2. Bring on the competition
Secondly, a little competition is great for learning. Conversely, human beings thrive on positive affirmation. Gamifying stirs a little competition and when accompanied by a reward at the end of it (be it a badge, having the learner’s name on the leader board or even being named) can be gratifying and incentive enough to encourage learning.
On the downside, learners that are less competent can feel left out of the competitive learning and withdraw from the process entirely. For this reason, competition should be used sparingly and as an option. Not everyone has to participate out in ‘public’. They can just complete the course privately if they’d rather.
3. Enhance teamwork
Lastly, teamwork can be good. Depending on your online course platform, you may be able to create a team environment by awarding group tasks, with group-based reward systems. That way it becomes a group effort as opposed to independently competing against each other.
Not only does this encourage collaboration, but it also ensures the more competent learners help the weaker ones along.
4. Participation in the decision making
In addition, gamification can give learners a voice and a sense of control over their learning process through voting. They can add their voice to the lessons that helped the most. Having a say in the learning process improves the confidence of learner levels and increases their willingness to participate and learn.
5. Time Pressure
Allotting a task with a timeline attached to it ensures learners focus on one activity at a time in order to complete it in good time. Here, the Parkinson’s Law applies; work expands to fill the time available for its completion. Gamification applies a time pressure which gets learners more excited to complete a task within the given time, or even earlier for bonus points.
Best Practices For Gamification
1. Consider learner needs
For gamification to work effectively, you’ll need to consider your learner’s interests, needs and levels. If you place them on a lower level, they’ll get bored and lose interest, if the level is too advanced, they may feel discouraged and give up altogether. Your best bet is to start at a comfortable level and gradually escalate.
2. Use exciting language
Something else you can do to get learners raring to go is using different language. You can call their groups ‘leagues’ instead of a team. You can call a mathematical puzzle an ‘’investigation” and so on.
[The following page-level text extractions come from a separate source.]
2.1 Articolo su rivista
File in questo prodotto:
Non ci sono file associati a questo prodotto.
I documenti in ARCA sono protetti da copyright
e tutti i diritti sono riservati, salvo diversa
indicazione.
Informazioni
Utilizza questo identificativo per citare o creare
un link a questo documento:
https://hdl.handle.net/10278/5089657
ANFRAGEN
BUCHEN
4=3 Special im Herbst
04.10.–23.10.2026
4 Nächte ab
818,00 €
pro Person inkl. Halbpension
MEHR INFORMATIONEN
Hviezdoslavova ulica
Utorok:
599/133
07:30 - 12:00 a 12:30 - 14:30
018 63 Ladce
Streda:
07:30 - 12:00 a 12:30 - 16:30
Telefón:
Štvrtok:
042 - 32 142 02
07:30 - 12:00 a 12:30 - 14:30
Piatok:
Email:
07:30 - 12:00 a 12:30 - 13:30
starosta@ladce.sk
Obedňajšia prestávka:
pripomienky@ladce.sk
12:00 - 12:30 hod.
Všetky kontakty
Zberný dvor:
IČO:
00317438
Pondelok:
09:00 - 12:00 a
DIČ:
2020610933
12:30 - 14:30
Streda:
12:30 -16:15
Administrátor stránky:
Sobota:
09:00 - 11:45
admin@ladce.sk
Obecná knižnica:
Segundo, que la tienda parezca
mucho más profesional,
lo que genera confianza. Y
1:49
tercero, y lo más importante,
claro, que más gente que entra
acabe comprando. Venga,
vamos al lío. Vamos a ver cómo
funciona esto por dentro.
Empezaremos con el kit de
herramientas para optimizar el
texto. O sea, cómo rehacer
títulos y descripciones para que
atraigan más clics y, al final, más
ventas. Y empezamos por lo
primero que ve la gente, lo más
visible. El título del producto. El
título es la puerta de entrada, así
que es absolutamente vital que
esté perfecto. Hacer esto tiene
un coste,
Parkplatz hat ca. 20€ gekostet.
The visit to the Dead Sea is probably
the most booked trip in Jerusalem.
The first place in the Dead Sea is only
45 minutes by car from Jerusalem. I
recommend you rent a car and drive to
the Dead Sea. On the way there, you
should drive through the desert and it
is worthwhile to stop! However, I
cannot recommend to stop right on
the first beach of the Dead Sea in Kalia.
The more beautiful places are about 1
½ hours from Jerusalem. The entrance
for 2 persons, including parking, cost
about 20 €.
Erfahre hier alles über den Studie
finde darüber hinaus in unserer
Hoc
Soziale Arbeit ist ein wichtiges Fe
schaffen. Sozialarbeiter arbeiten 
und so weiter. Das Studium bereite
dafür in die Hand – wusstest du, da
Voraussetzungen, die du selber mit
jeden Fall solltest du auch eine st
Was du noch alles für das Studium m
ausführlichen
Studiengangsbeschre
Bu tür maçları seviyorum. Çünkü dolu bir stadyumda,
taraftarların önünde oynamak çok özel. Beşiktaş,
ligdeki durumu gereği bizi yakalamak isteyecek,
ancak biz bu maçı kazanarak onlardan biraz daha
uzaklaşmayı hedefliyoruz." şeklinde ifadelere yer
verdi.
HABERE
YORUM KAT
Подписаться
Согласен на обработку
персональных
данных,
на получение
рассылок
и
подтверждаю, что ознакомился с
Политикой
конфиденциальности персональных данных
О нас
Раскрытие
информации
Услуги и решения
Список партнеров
This is more useful and effective in lower levels than in higher levels of learning, but it’s still worth trying.
3. Innovative rewards
For higher levels of learning, bonus points and gold stars do not mean as much as say opting out of a quiz or getting extra credit. Ensure you align your reward system to things and concepts that your learners find irresistible enough to work harder for.
Gamification should not lose sight of its purpose, which is to help facilitate learning. You still need to have moments of reflection to gauge what’s been learned, how it can be applied, and what learners can expect from similar lessons as well.
Remember, gamification only enhances the curriculum. It doesn’t replace it in its entirety. Learners should still be able to master their courses on the various levels they are on or higher.